--- Problem description ---
With the images left out, print every entry that follows exactly.

--- Data section ---
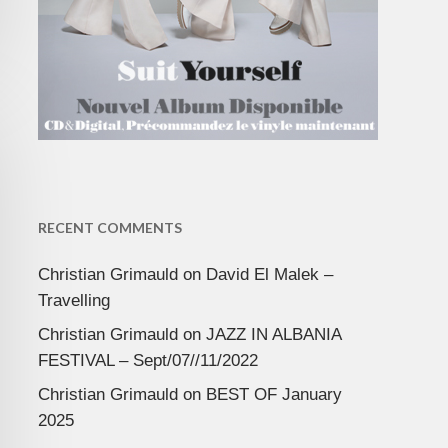
RECENT COMMENTS
Christian Grimauld
on
David El Malek –
Travelling
Christian Grimauld
on
JAZZ IN ALBANIA
FESTIVAL – Sept/07//11/2022
Christian Grimauld
on
BEST OF January
2025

--- The answer ---
RECENT COMMENTS
Christian Grimauld
on
David El Malek –
Travelling
Christian Grimauld
on
JAZZ IN ALBANIA
FESTIVAL – Sept/07//11/2022
Christian Grimauld
on
BEST OF January
2025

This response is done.